**The problem**
Answer with one number: the count of lines in the listing below that hold the word "überschaubarere".

**Materials provided**
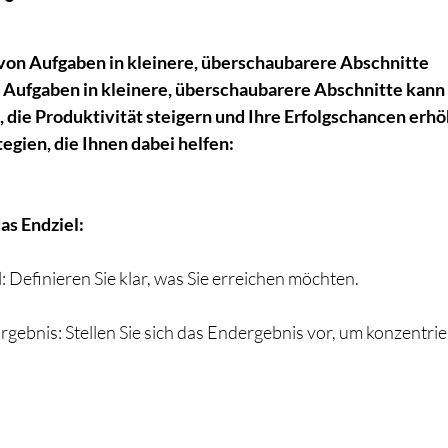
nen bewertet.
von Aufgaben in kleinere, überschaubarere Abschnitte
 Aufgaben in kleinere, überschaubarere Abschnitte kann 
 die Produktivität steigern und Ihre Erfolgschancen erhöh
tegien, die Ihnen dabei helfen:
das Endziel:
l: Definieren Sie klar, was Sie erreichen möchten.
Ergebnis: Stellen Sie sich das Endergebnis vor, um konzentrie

--

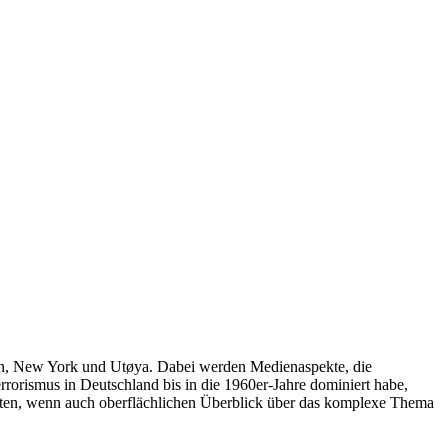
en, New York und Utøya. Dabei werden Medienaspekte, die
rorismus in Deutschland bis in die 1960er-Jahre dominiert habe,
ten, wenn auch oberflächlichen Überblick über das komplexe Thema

**Answer box**
2